Empowering Employees: A Stake in the Company
In 2015, H-E-B made a groundbreaking move by granting 55,000 employees an ownership stake in the company. This initiative wasn't just a token gesture; it was a commitment to valuing those who are the backbone of the business. Or as I like to call it, the Reverse Bezos.
Unlike some retailers where employees often feel like expendable cogs in a vast machine, H-E-B's workers are called "partners." They have a vested interest in the company's success, and it shows. Walk into any H-E-B, and you'll notice it: employees who are engaged, helpful, and genuinely happy to be there. It's a stark contrast to the often disheartened atmosphere in other large retail chains.
While H-E-B does not actively ban unionizing for its workers, it is acutely aware of how unpopular the term “union” has become on the far right. It is, in effect, doing the same thing through its Partnership program for workers. This is exactly the kind of rebranding good, worker-centered ideas will need in this country moving forward in the wake of the demonization of all the old terms. H-E-B knows this, because Texas has long been dealing with a microcosm of everything happening to the rest of nation now.
This approach hasn't gone unnoticed. Forbes ranked H-E-B fifth overall in its list of top large employers in the U.S., highlighting the company's commitment to its workforce.
What H-E-B Taught Me About Our Future
We live in divided times. Everyone knows it. Everyone feels it. It sucks. We’re all addicted to the rage by now, and by design. Our cortisol levels never come down anymore. We’re a nation is constant fight or flight.
But step into an H-E-B, and something else becomes clear. People, even wildly different people, still live peacefully side by side. They still want the same basic things. Love, stability, home, dignity. Meaning. Food.
We all need to eat. We all want to take care of our families. We all want to belong somewhere.
That's the lesson: the best systems—the ones that last—are not built on exclusion, but on sensitive, intelligent expansion that brings everyone along.
H-E-B shows us what United States politics, news media and entertainment could be but aren't.
It doesn't check your voter registration at the door.

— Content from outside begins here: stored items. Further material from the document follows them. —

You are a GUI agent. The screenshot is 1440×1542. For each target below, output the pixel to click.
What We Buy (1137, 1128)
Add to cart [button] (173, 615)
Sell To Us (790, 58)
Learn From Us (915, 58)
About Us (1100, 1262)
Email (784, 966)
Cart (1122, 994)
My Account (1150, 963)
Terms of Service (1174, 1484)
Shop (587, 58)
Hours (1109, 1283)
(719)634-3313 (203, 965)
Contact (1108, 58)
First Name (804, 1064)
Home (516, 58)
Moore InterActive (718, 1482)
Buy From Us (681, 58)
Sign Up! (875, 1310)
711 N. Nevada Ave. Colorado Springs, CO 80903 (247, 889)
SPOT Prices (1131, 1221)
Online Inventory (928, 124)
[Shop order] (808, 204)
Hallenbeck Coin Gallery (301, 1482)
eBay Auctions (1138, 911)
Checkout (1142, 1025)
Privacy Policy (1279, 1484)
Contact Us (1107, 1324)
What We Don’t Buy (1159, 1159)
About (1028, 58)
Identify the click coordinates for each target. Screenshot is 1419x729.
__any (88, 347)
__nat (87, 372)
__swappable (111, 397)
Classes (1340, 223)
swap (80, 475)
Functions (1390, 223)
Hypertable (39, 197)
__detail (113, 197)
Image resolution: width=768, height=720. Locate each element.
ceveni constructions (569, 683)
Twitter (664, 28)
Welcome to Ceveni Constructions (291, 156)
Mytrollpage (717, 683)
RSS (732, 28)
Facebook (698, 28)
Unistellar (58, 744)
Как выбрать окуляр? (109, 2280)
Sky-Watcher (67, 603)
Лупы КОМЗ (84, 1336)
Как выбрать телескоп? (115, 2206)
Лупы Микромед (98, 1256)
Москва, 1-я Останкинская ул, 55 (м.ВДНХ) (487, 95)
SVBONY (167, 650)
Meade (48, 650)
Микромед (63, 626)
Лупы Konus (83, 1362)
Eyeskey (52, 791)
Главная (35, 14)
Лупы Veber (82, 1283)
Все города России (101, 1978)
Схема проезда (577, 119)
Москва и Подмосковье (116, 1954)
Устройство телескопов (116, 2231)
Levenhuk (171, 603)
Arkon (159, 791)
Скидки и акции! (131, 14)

It doesn't split people into marketing demographics. It meets people where they are, and says, “Hey, I’ve got something you might like over here.” Doesn’t mean you’ll like everything in the store; just means you’ll find what you need there, just like everyone else.
What if our country, society and culture did the same?
Beyond the Manufactured Divide
For years, we've been told America is split down the middle. That we are either rural or urban. Conservative or liberal. Traditional or progressive. Legal or illegal.
That's all a deliberate lie to make us mistrust, blame and hate each other.
People contain multitudes. Always have. Always will.
You can love your guns and your gay friends.
You can pray with Mr. Toothy McOsteen and still support universal healthcare.
You can be a traditional SAHM who, yes, values reproductive freedom and women’s rights.
You can be a fifth-generation Texan or a first-generation immigrant and still belong here.
This is why H-E-B isn’t just a grocery store. It’s big enough for everyone.
As such, it’s a thing that brings me hope.
And so now I’m going to tell you something, like the true Texan I’m becoming: You gotta go to H-E-B.
Thanks for this inspiring column, Alisa. As a native New Englander, living in Texas for the second time, I value and admire HEB and I aspire, in my organization, to instill a culture of such authentic belonging. Oh and how about that smoked brisket queso?!
Thanks for picking up on our Texas state of mind. We do need it now. I was hiking in a small, accessible state park here several years ago with my brother.We grew up in the country but both then lived in generic, fungible suburbs. We met people on the trail as we went. They all smiled as widely as we did. They said Hi, Howdy or just bobbed their heads the way Texans do. Some made small little jokes just to get a laugh.
After a little while, my brother and I turned to each other and simultaneously said "I've missed Texas". Sad, but true. One of the main draws of HEB is the Texas culture and its store brands that nail Texas cuisines. Three words y'all - Creamy Creations Ice Cream.